Visibility, as a product strategy, is exhausted. A panel that surfaces 42 alerts a week, the vast majority of which are noise, is not a tool. It is a tax on the responder's attention.

The dashboard does a different job than the responder does

A dashboard answers what is the system doing? A responder answers what should I do next? Those questions sit at different altitudes. Splunk's own writeup on Mean Time to Acknowledge lands the consequence in cash: unplanned outages cost roughly $125,000 per hour on average, and Global 2000 companies leak about 9 percent of annual profit — roughly $400 billion across the cohort — to unplanned downtime. The metric that moves that number is not how rich the panel is. It is how fast a human acknowledges and acts.
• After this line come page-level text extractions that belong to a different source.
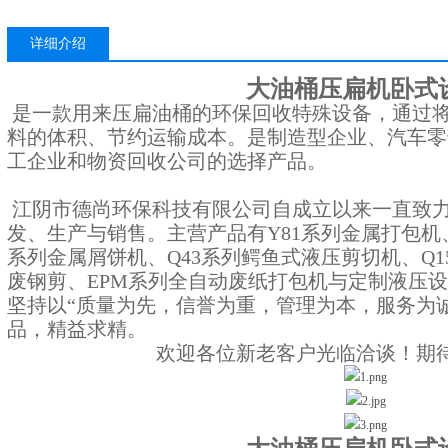
详细介绍
大油桶压扁机卧式
是一款用来压扁油桶的环保回收特殊设备，通过
料的体积、节约运输成本。
是制造型企业、汽车零
工企业和物资回收公司的选择产品。
江阴市德尚环保科技有限公司自成立以来一直致
发、生产与销售。主营产品有Y81系列金属打包机、
系列金属屑饼机、Q43系列鳄鱼式液压剪切机、Q1
废钢剪、EPM系列全自动废纸打包机与定制液压
坚持以“质量为先，信誉为重，管理为本，服务为
品，精益求精。
欢迎各位新老客户光临洽谈！期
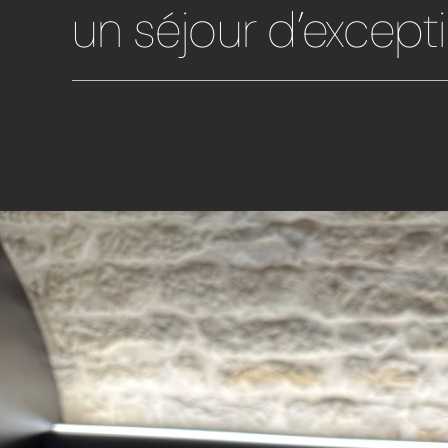
un séjour d’excepti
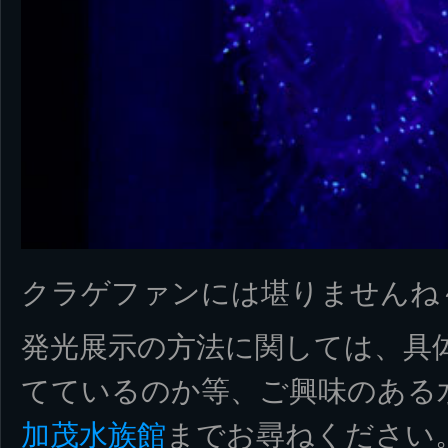
クラゲファンには堪りませんね
発光展示の方法に関しては、具
てているのか等、ご興味のある
加茂水族館
までお尋ねください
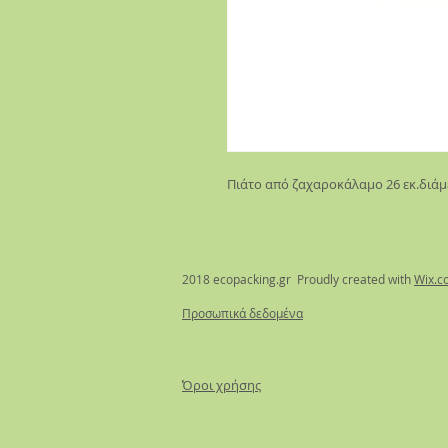
Πιάτο από ζαχαροκάλαμο 26 εκ.διά
2018 ecopacking.gr Proudly created with
Wix.c
Προσωπικά δεδομένα
Όροι χρήσης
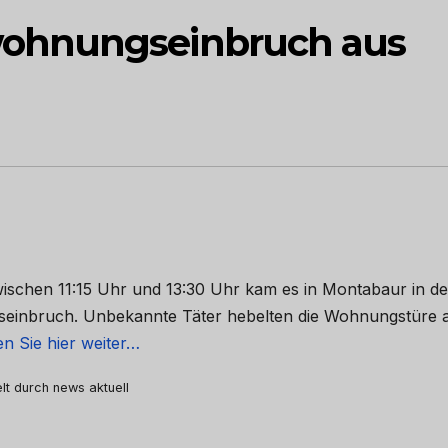
ohnungseinbruch aus
wischen 11:15 Uhr und 13:30 Uhr kam es in Montabaur in de
einbruch. Unbekannte Täter hebelten die Wohnungstüre 
en Sie hier weiter…
elt durch news aktuell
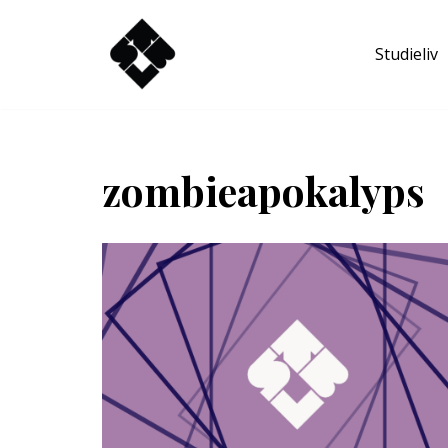
Studieliv
Hoppa
till
innehåll
zombieapokalyps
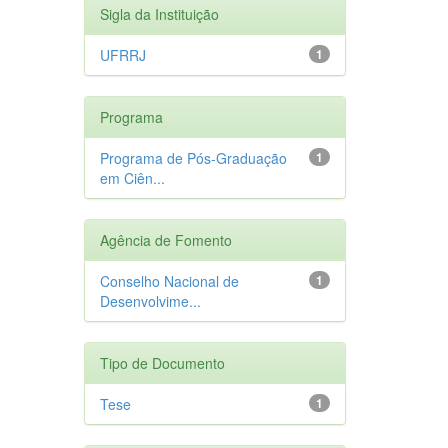
Sigla da Instituição
UFRRJ
1
Programa
Programa de Pós-Graduação
1
em Ciên...
Agência de Fomento
Conselho Nacional de
1
Desenvolvime...
Tipo de Documento
Tese
1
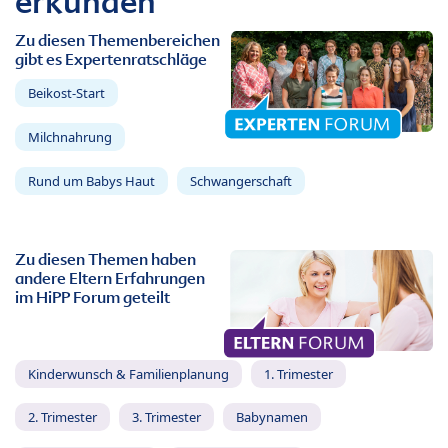
erkunden
Zu diesen Themenbereichen
gibt es Expertenratschläge
Beikost-Start
Milchnahrung
Rund um Babys Haut
Schwangerschaft
Zu diesen Themen haben
andere Eltern Erfahrungen
im HiPP Forum geteilt
Kinderwunsch & Familienplanung
1. Trimester
2. Trimester
3. Trimester
Babynamen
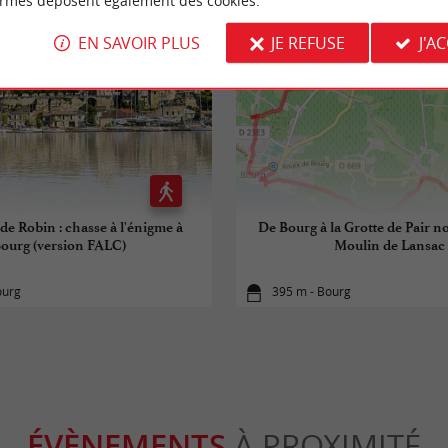
ormes déposent également des cookies.
EN SAVOIR PLUS
JE REFUSE
J'A
 de Robin : chasse à l'énigme à
De Bourg à la Grotte de Pair no
ourg (version FALC)
Moulin de Lansac
ourg
395 m - Bourg
ÉVÈNEMENTS
À PROXIMITÉ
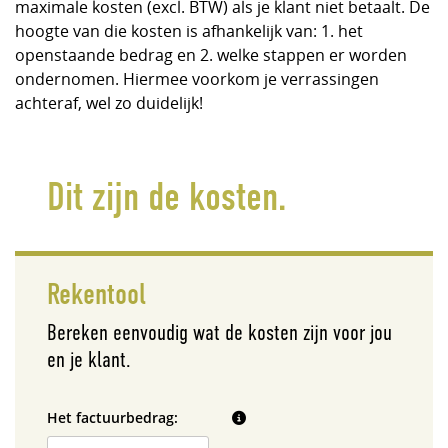
maximale kosten (excl. BTW) als je klant niet betaalt. De
hoogte van die kosten is afhankelijk van: 1. het
openstaande bedrag en 2. welke stappen er worden
ondernomen. Hiermee voorkom je verrassingen
achteraf, wel zo duidelijk!
Dit zijn de kosten.
Rekentool
Bereken eenvoudig wat de kosten zijn voor jou
en je klant.
Het factuurbedrag:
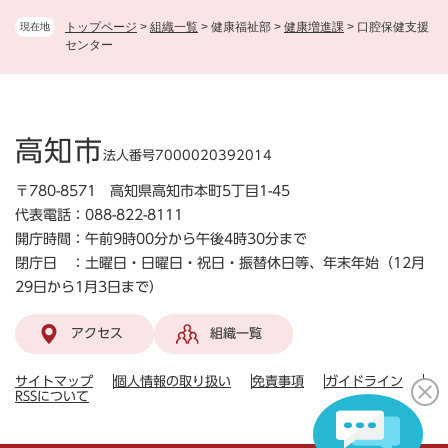
トップページ
>
組織一覧
>
健康福祉部
>
健康増進課
>
口腔保健支援
現在地
センター
高知市
法人番号7000020392014
〒780-8571 高知県高知市本町5丁目1-45
代表電話：088-822-8111
開庁時間：午前9時00分から午後4時30分まで
閉庁日 ：土曜日・日曜日・祝日・振替休日等、年末年始（12月
29日から1月3日まで）
アクセス
組織一覧
サイトマップ
個人情報の取り扱い
免責事項
ガイドライン
RSSについて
This is the gap Gartner's decision intelligence framing was built around. Gartner defines decision intelligence as a discipline that uses data, analytics, and AI to support, augment, and automate decisions — the unit of work is the decision, not the chart. The market guide makes the same shift explicit at the platform level: a decision intelligence platform has to model decisions and track their outcomes, not just visualize the inputs.

The research literature is moving the same direction. The 2025 survey AIOps in the Era of Large Language Models reviewed 183 papers across 2020–2024 and traced the field's center of gravity shifting from anomaly detection toward natural-language root-cause analysis and assisted remediation, on a five-level automation ladder that ends in autonomous execution. Visibility is the floor of that ladder. Action is the ceiling.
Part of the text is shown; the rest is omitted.